We started the year with a bunch of campaigning (quick, how many of the 17 Republican candidates can you name? No, Chris Christie doesn’t count!) We ended the year teetering on a fiscal cliff, evidence that the race may be over, but the politics lives on.
And we dealt with national heartbreak when, on Dec. 14, a lone gunman killed 26 people—20 of them first-graders—at the Sandy Hook Elementary School in Newtown, CT. We in Gloucester County were still sorting through our children’s questions about an earlier tragedy, the murder of 12-year-old Autumn Pasquale in Clayton this October.

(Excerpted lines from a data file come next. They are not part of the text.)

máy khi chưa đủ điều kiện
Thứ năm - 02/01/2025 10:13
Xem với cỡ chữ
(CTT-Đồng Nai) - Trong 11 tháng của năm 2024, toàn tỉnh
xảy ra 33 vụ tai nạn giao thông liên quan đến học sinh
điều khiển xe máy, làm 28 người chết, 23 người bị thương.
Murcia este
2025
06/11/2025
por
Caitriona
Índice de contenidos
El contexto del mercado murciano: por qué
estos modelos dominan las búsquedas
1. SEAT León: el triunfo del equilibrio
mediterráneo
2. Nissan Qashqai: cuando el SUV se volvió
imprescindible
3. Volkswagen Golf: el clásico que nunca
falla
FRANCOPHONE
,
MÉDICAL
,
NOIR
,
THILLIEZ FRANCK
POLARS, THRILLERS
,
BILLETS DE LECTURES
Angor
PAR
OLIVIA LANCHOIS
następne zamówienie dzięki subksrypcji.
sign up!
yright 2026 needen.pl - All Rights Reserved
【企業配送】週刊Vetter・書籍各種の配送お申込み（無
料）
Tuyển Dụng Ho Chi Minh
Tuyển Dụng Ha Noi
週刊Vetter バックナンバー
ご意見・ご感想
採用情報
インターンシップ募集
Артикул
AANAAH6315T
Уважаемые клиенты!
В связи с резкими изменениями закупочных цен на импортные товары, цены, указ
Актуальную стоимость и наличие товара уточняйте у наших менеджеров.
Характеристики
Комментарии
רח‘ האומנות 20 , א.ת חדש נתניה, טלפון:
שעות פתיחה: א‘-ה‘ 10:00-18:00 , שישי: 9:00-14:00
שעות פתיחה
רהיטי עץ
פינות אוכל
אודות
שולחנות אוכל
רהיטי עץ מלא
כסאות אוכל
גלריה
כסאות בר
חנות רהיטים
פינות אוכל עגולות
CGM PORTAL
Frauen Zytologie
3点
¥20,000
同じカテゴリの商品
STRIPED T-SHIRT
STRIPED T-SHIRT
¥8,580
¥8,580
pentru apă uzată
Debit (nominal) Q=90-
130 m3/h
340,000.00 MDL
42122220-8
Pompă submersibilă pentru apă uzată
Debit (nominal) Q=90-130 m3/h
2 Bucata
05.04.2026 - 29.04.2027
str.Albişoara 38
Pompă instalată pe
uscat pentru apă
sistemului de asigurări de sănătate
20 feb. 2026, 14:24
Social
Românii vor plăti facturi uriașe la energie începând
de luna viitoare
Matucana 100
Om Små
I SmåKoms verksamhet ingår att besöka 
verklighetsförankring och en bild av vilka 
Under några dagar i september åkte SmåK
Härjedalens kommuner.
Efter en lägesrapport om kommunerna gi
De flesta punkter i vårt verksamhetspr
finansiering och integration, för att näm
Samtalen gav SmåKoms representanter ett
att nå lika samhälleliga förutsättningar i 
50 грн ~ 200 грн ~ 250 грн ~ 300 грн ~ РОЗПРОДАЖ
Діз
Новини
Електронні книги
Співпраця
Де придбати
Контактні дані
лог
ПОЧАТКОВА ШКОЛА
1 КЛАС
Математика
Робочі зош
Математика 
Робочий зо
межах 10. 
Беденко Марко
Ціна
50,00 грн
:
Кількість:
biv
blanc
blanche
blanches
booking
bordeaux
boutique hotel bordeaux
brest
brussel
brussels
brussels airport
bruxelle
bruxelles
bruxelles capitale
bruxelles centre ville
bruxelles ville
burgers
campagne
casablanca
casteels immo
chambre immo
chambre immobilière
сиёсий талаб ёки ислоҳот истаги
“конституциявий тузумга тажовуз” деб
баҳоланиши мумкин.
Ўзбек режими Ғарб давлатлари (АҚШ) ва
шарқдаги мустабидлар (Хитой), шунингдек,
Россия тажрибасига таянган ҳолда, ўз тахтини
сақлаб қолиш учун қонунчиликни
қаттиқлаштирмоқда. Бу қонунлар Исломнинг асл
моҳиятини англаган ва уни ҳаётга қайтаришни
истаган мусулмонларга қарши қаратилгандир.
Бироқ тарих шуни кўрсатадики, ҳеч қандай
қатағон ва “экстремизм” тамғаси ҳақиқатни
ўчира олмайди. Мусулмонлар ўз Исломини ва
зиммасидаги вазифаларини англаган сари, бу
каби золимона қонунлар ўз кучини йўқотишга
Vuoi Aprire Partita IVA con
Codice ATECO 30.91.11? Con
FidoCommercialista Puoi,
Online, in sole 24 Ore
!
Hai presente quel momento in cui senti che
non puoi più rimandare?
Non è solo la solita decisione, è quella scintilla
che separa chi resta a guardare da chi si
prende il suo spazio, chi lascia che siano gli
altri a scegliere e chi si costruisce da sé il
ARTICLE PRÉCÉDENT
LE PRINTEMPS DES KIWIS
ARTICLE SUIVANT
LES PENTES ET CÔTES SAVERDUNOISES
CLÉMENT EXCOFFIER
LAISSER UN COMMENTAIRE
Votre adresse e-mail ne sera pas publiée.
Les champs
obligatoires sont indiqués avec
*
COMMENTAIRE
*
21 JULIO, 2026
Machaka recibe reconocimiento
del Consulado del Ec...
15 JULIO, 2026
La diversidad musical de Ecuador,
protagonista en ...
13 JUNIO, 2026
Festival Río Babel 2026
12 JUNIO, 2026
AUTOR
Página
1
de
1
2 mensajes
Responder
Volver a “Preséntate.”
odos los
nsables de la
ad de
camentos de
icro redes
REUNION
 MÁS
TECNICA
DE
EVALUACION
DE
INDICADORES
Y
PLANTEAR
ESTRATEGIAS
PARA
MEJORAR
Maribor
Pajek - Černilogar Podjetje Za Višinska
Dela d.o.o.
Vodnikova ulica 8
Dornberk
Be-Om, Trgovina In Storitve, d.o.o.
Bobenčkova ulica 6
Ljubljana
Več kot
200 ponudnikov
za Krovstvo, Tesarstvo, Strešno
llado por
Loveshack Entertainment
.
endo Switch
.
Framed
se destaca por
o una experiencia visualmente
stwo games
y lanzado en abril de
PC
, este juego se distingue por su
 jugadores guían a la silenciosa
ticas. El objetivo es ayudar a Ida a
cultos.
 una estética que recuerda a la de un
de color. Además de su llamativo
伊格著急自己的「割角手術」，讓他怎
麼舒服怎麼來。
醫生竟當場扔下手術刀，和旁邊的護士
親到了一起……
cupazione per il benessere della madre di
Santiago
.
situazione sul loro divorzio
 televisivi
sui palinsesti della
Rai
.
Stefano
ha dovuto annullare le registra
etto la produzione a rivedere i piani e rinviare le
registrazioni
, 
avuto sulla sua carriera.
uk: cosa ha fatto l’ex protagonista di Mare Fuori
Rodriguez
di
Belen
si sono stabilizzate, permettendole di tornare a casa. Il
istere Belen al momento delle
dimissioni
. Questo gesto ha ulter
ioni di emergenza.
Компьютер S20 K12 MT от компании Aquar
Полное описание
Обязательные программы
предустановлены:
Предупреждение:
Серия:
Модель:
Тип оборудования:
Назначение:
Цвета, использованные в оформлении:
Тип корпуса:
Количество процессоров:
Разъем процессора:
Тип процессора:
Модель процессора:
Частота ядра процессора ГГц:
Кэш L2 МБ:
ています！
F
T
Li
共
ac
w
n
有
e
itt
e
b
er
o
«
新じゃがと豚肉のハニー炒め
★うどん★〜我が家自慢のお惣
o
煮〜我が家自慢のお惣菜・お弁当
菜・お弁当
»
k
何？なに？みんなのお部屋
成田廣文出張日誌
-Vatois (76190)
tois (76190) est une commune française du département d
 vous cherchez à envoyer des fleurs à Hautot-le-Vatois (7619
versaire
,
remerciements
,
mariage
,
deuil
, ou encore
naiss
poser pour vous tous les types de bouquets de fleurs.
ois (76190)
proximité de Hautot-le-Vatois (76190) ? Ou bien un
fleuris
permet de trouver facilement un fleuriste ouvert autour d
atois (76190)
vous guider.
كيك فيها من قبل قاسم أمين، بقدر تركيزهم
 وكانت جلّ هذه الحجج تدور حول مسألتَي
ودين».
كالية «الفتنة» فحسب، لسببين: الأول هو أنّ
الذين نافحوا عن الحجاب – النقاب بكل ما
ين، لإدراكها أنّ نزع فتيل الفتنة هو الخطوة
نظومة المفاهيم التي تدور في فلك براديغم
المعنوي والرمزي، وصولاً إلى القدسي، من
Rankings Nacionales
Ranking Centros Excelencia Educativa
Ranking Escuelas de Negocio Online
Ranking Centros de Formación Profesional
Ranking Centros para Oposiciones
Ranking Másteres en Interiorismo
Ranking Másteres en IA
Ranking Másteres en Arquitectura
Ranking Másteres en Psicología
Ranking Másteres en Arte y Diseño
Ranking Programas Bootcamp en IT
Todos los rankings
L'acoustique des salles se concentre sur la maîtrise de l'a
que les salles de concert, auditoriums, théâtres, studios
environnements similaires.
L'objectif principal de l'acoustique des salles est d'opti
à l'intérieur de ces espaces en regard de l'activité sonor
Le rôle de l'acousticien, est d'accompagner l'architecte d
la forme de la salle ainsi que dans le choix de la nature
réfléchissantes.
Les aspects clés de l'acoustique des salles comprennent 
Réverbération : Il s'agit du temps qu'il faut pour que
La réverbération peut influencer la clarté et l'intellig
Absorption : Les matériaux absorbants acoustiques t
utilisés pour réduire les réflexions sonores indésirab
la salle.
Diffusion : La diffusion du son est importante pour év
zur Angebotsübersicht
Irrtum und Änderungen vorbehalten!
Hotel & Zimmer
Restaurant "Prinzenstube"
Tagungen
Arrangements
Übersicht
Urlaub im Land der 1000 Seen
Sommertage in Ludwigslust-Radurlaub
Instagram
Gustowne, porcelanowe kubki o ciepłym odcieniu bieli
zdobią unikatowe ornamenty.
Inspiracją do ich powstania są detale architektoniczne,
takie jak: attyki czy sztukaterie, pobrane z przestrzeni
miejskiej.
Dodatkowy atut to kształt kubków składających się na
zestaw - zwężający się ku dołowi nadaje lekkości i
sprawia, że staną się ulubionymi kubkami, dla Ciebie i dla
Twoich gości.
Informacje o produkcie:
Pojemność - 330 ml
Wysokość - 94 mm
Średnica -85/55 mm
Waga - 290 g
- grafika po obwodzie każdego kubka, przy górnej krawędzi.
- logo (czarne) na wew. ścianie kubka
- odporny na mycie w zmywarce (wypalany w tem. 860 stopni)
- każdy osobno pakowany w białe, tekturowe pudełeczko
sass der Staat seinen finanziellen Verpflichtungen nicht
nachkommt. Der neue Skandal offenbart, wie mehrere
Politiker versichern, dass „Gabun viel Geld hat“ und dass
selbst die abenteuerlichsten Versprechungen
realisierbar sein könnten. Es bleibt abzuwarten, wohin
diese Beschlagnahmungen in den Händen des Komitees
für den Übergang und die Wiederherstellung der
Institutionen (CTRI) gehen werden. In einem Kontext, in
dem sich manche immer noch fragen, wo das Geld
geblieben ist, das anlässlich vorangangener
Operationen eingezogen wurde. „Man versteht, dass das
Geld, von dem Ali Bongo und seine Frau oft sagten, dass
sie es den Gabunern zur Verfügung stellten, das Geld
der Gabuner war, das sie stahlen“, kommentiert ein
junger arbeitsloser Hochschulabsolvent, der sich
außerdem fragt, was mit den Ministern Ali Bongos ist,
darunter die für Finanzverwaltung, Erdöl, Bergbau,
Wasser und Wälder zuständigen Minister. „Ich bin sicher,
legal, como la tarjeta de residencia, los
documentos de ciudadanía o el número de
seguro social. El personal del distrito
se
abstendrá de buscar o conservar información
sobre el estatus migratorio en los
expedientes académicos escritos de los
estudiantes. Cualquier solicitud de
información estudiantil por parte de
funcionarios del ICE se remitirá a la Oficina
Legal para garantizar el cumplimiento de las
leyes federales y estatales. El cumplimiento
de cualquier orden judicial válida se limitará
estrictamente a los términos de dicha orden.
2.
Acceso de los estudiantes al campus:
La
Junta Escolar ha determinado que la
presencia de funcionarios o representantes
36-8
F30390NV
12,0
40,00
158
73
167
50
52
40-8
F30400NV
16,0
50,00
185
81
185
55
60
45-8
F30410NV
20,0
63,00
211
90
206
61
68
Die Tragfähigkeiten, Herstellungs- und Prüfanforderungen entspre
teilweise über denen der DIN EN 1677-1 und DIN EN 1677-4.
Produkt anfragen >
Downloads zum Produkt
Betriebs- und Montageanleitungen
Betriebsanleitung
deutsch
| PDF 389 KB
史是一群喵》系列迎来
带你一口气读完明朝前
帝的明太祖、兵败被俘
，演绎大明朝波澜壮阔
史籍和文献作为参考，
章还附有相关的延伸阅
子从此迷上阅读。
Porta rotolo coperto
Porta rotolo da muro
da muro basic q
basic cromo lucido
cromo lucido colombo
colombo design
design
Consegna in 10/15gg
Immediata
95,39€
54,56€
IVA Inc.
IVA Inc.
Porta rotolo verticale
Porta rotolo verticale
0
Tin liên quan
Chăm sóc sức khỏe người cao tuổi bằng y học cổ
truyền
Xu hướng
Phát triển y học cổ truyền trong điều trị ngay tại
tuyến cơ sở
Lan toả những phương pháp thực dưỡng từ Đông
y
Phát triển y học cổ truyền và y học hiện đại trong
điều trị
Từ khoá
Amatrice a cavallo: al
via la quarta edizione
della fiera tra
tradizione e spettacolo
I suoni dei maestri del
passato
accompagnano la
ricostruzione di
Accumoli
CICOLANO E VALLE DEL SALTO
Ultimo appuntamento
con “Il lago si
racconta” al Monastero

Individually or collectively, we cheered the women’s gymnasts and other favorites at the summer Olympics in London. We danced Gangnam style (and, true confession, paid dearly to keep the video off of Facebook). And we stared in horror—we couldn’t turn away—at the phenomenon known as Honey Boo Boo.
The shopping landscape will never be the same. As a tween (I think we were just called “kids” way back when) and a teen, I did all my shopping at the Charming Shop, later Fashion Bug in Woodbury. These were the pre-mall days, when the locals would shop at the stores of Woodbury—Woolworths and Kresges for school supplies and a soda, Polskeys for overalls and bandanas, Disk Den for records (vinyl!). And Fashion Bug would be the place for our back-to-school outfits, our Huckapoo bell bottoms and quilted jackets and straight legged jeans. But Fashion Bug, long gone in Woodbury, is closing its doors nationally at the end of 2012.
We said goodbye to Davy Jones and Jack Klugman, Whitney Houston and Nora Ephron, TomKat and Hostess cupcakes. The Mayan calendar turned out to be vastly overrated, while we’re still struggling to start a new year without Dick Clark.
Hopefully we’ll have that part figured out by Monday night, when we march nobly—or go kicking and screaming—into a whole new year. May 2013 bring revival, restoration and hope to all of you, and a miracle or two, just when you need it.